Keywords: syncope, length of stay, artificial intelligence, machine learning, prediction

1. Introduction

Syncope, one of the most common conditions seen in medical practice, is a major cause for emergency department (ED) visits. Between 13–83% of such patients are hospitalized [1]. Variation in admission rates reflects the complexity of the problem and lack of evidence-based consensus on effective syncope assessment criteria for hospital admission [1,2]. Some etiologies of syncope are easily identified and benign, whereas others are difficult to determine. In particular, cardiogenic causes and other high-risk conditions can be difficult to identify in the ED. Often extensive, expensive, unnecessary, and potentially harmful evaluations are undertaken due to fear of missing life-threatening or otherwise serious underlying causes. Such approaches consume hospital resources and often lead to prolonged and unnecessary hospital length of stay (LoS) [1,3,4,5,6]. Long initial hospital stays (>3 days) are associated with greater expense, higher readmission rates within 30 days and resource utilization [7].

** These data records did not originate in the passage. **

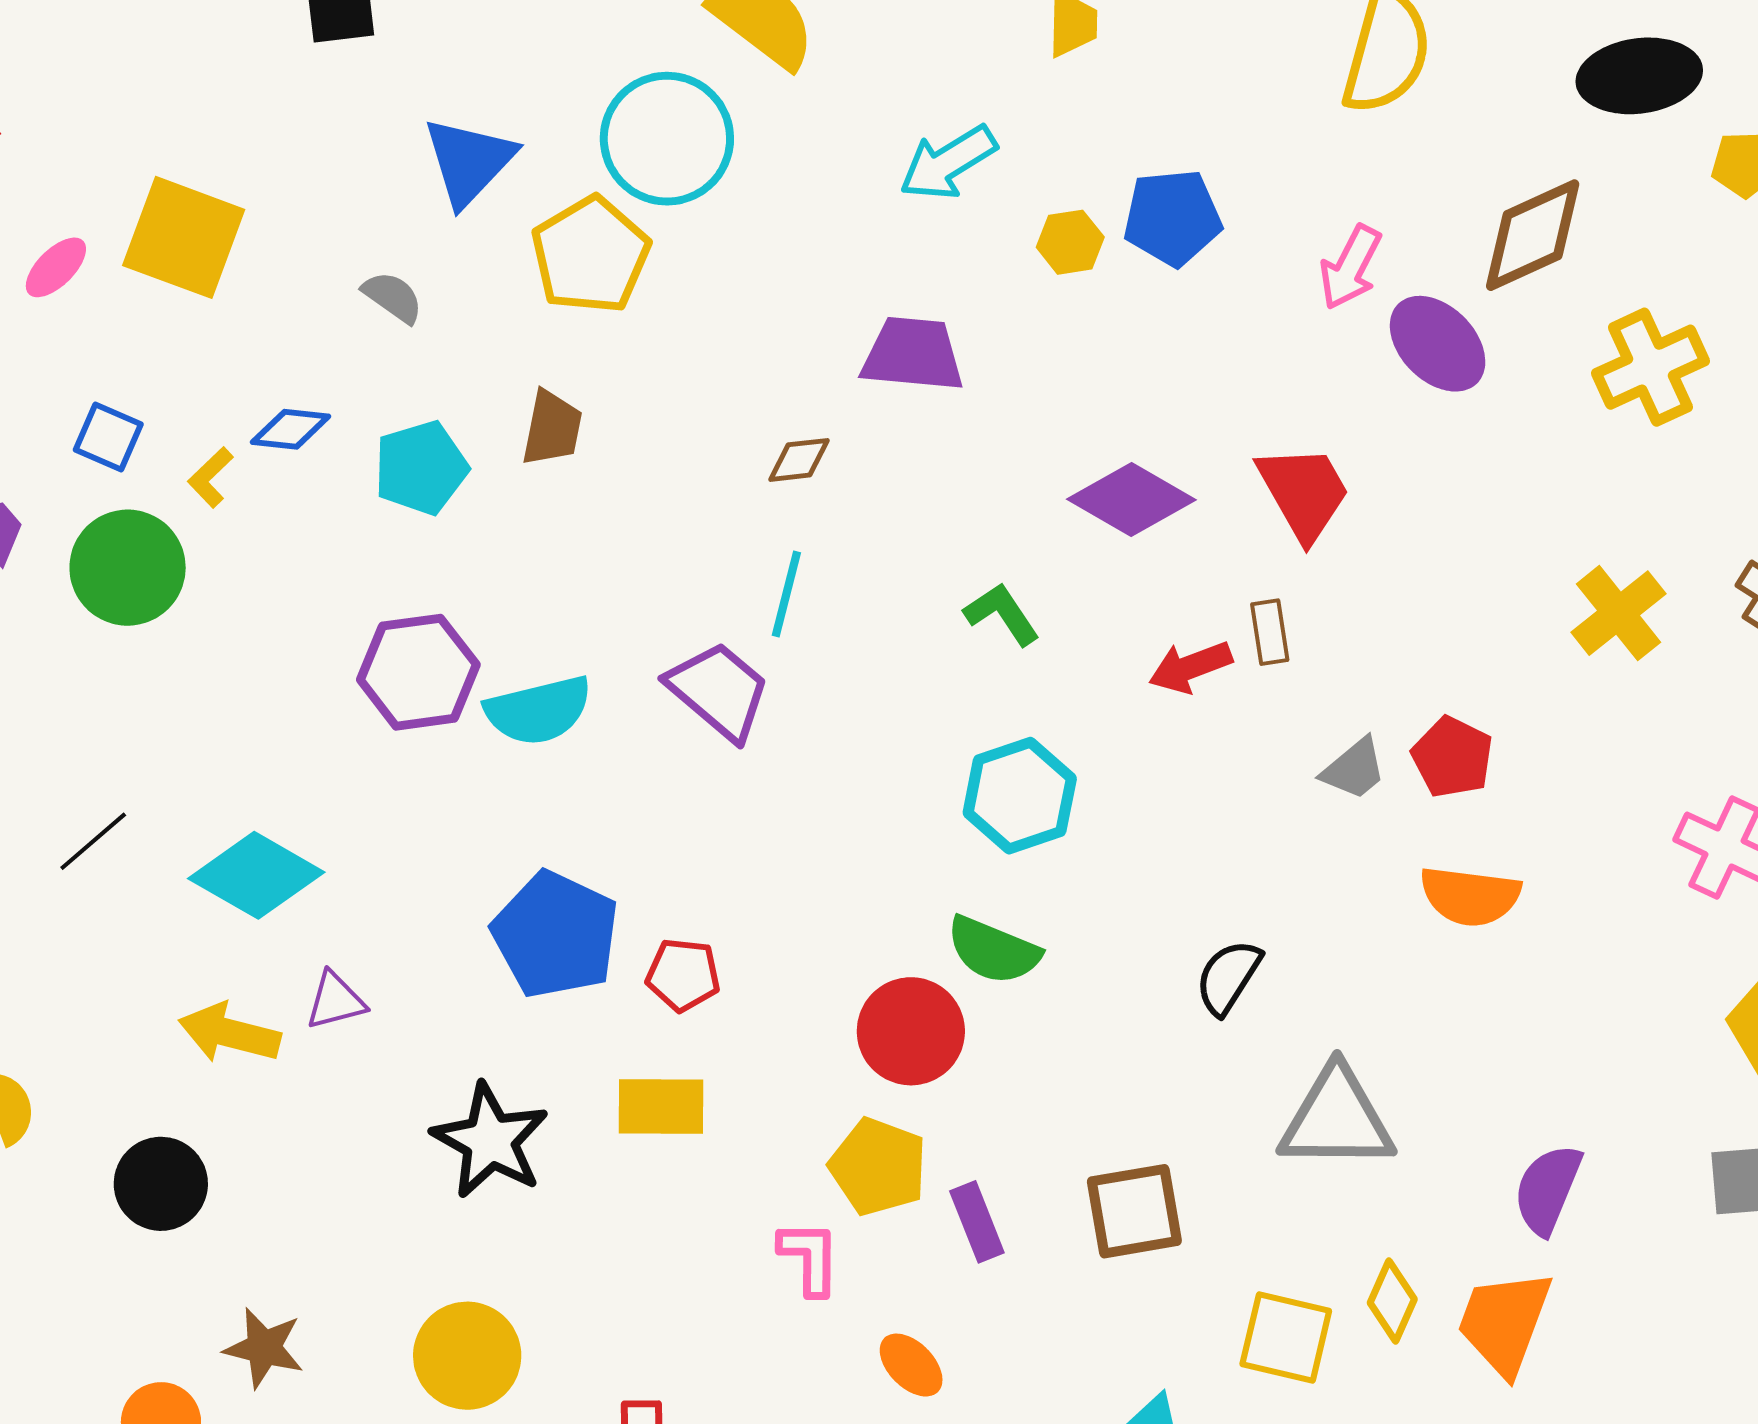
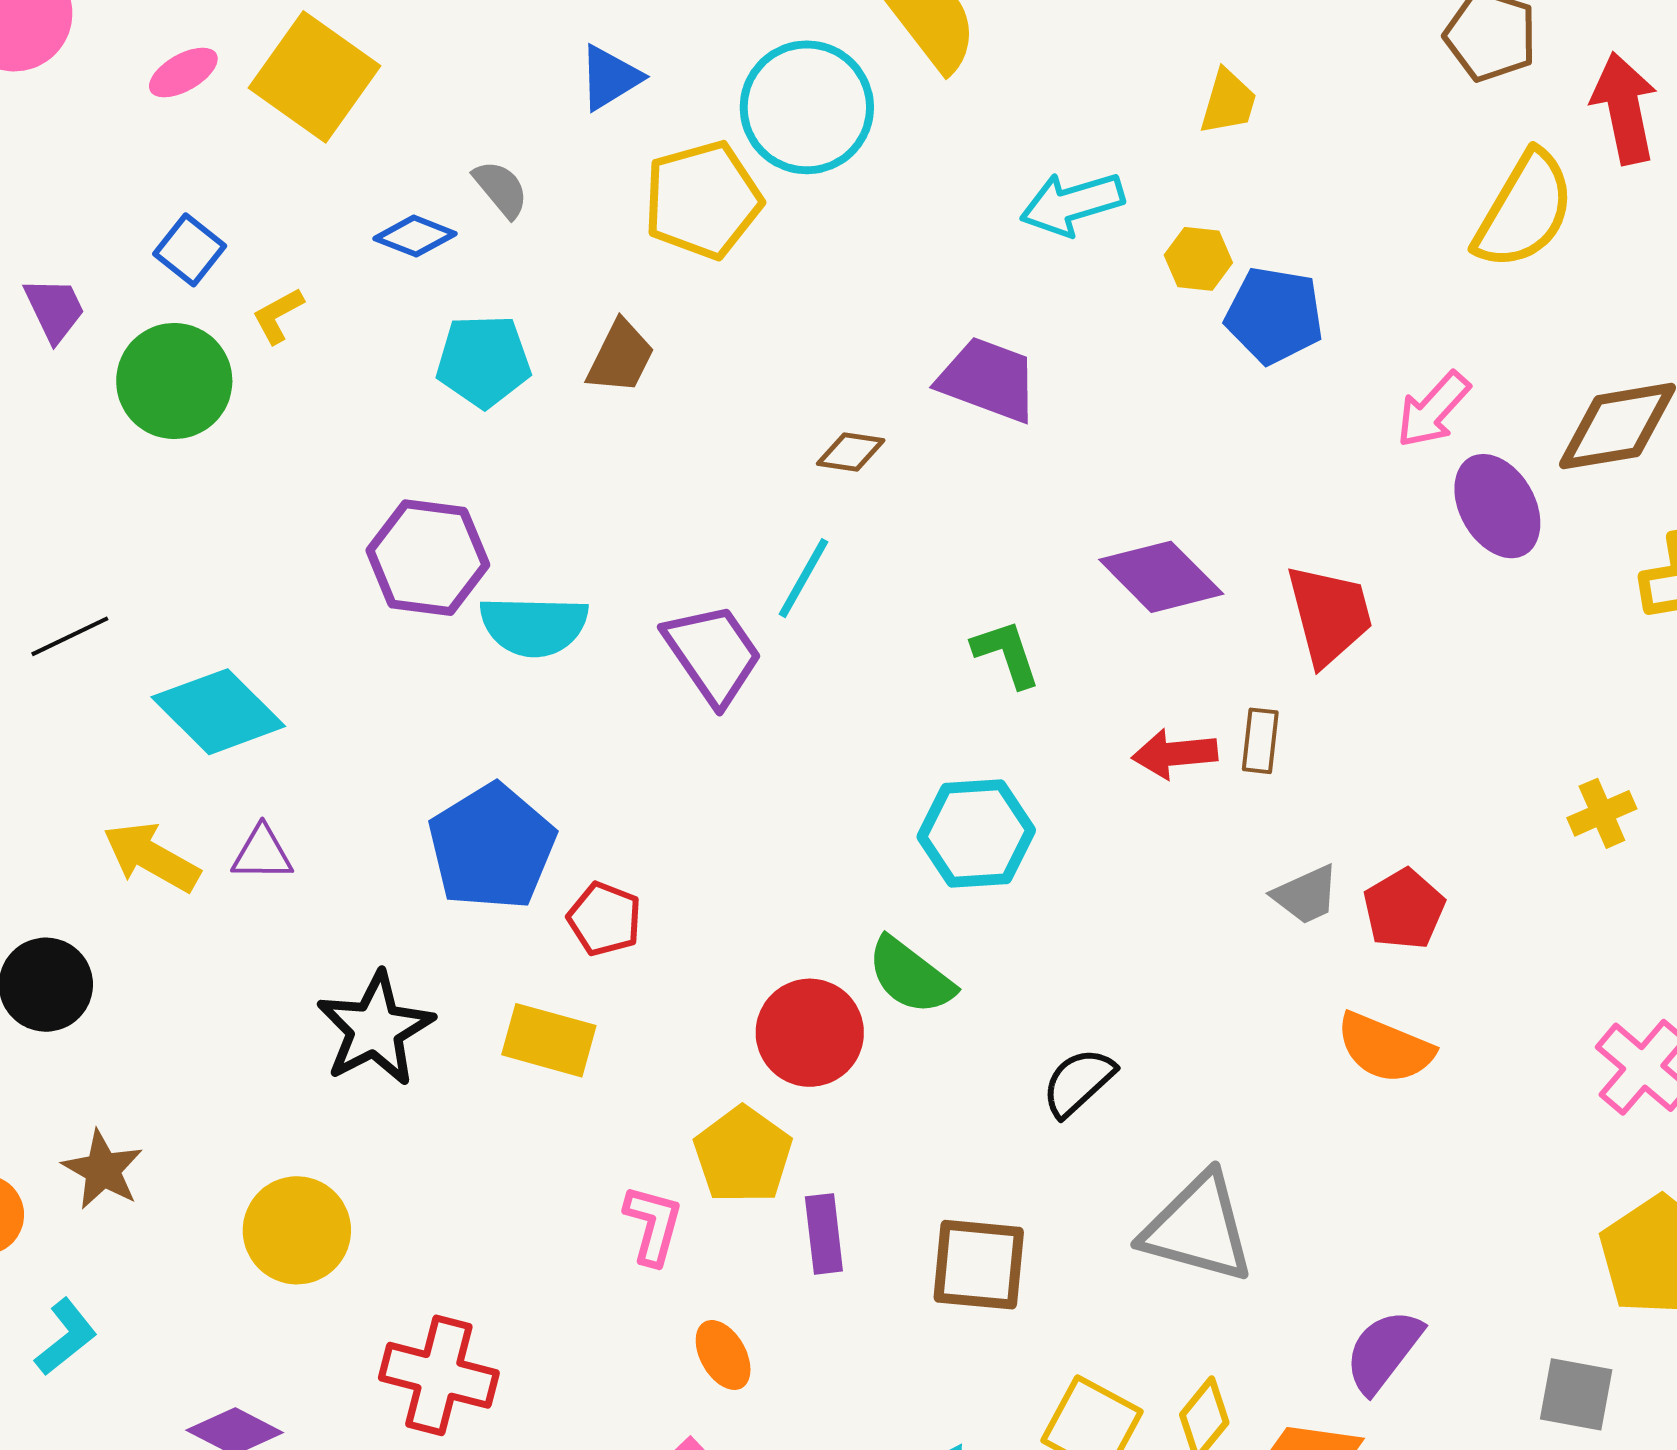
blue triangle: (469, 161) -> (610, 78), size x0.7
yellow hexagon: (1070, 242) -> (1198, 259), moved
blue diamond: (291, 429) -> (415, 236), moved
yellow cross: (1619, 613) -> (1602, 813), size x0.7
black semicircle: (1228, 977) -> (1078, 1082), moved

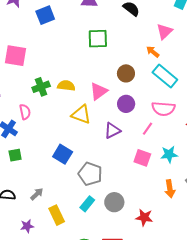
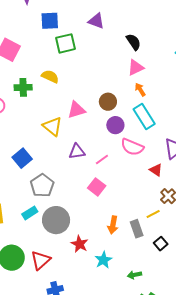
pink triangle: (165, 31) -> (136, 68), moved
green square: (98, 39) -> (65, 43), moved, turned -30
yellow semicircle: (66, 86) -> (50, 76), moved
purple circle: (126, 104) -> (115, 125), moved
pink line: (147, 129) -> (102, 159), moved
cyan star: (169, 154) -> (103, 260), moved, turned 30
gray circle: (114, 202) -> (56, 220), size x1.4

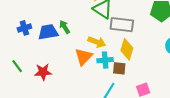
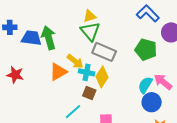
green arrow: (65, 27) -> (49, 38), size x1.6
cyan cross: (105, 60) -> (87, 72), moved

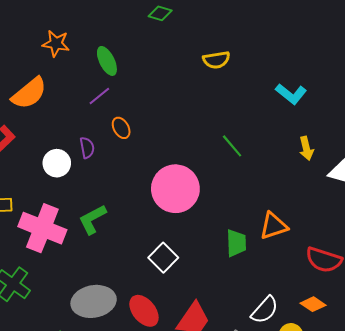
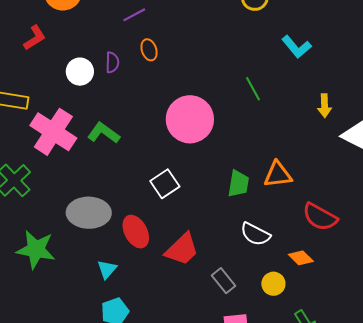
cyan L-shape: (291, 94) -> (297, 47), moved
green L-shape: (92, 219) -> (104, 133), turned 52
white semicircle: (265, 310) -> (255, 234), moved, turned 64

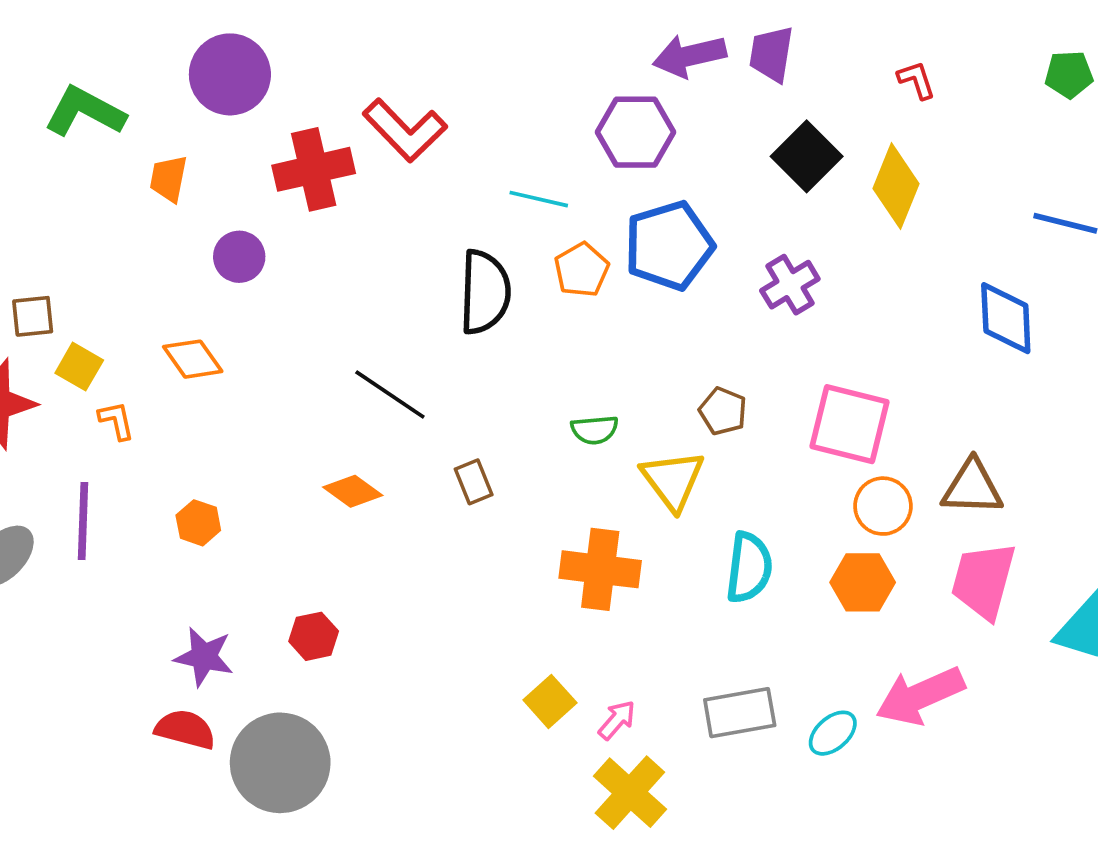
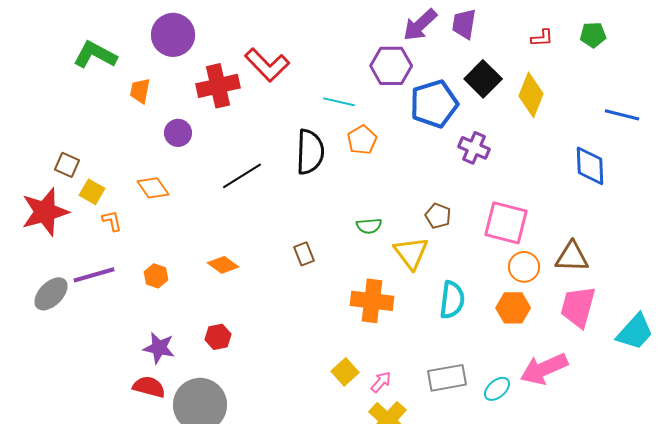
purple arrow: (689, 56) -> (420, 25), turned -30
green pentagon: (1069, 74) -> (593, 35), moved
red L-shape: (916, 80) -> (542, 38), turned 105
blue pentagon: (669, 246) -> (434, 104), moved
purple cross: (790, 285) -> (474, 148), turned -36
brown square: (33, 316) -> (67, 165), turned 30
black line: (390, 394) -> (242, 176), moved, turned -66
orange diamond: (353, 491) -> (223, 265), moved
purple line: (83, 521) -> (94, 275), turned 72

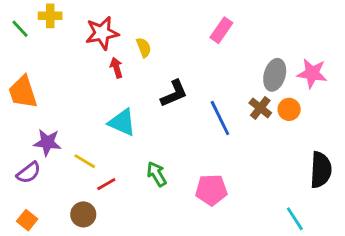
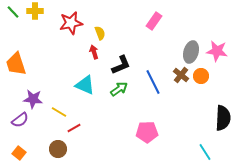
green line: (20, 29) -> (13, 12), moved
red arrow: (116, 68) -> (94, 52), moved
green arrow: (157, 174) -> (119, 89), moved, turned 84

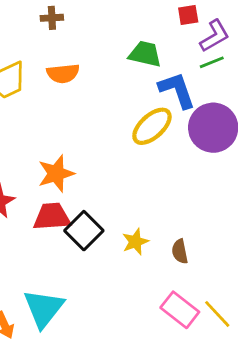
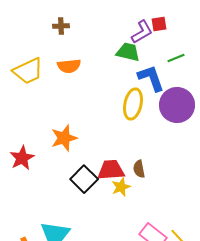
purple L-shape: (215, 36) -> (142, 32), moved
yellow ellipse: (152, 126) -> (133, 104), turned -36
red trapezoid: (52, 217) -> (111, 170), moved
brown semicircle: (180, 251) -> (139, 169), moved

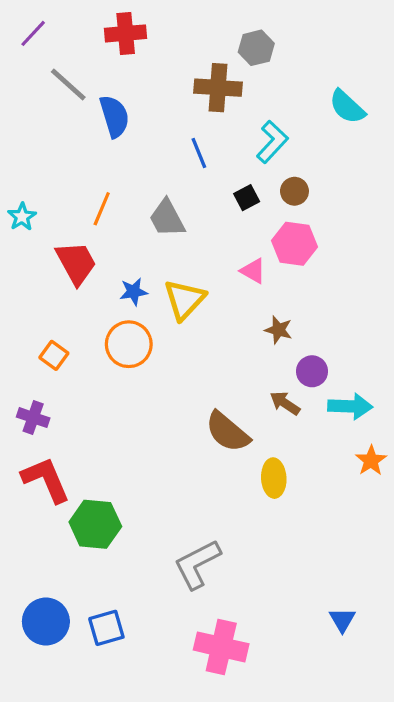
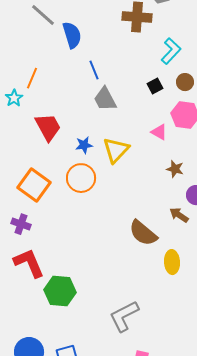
blue line: (199, 153) -> (94, 70), moved
orange line: (102, 209) -> (32, 78), moved
orange square: (54, 355) -> (34, 185), size x1.8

LoS is a metric that can determine hospitals’ triage and illness severity, assess overall healthcare cost, and identify resource allocation regarding staff and patient needs [8]. Hospitals in the United States and worldwide rely on Diagnosis Related Groups (DRG) and Utilization Management services to reduce unnecessary and prolonged hospitalizations. Short-term observation units help decrease LoS; however, the overall healthcare cost related to syncope continues to rise [9]. Patient-specific, personalized, computer-generated alerts to admitting physicians giving the mean target LoS based on a provisional DRG assignment Interestingly, despite decades of experience, advances in diagnostic techniques, and implementation of variouswas associated with approximately 3% reduction in mean LoS [10]. Interestingly, despite decades of experience, advances in diagnostic techniques, and implementation of various syncope risk stratification algorithms, a reliable benchmark LoS prediction for patients presenting to the ED with syncope remains elusive.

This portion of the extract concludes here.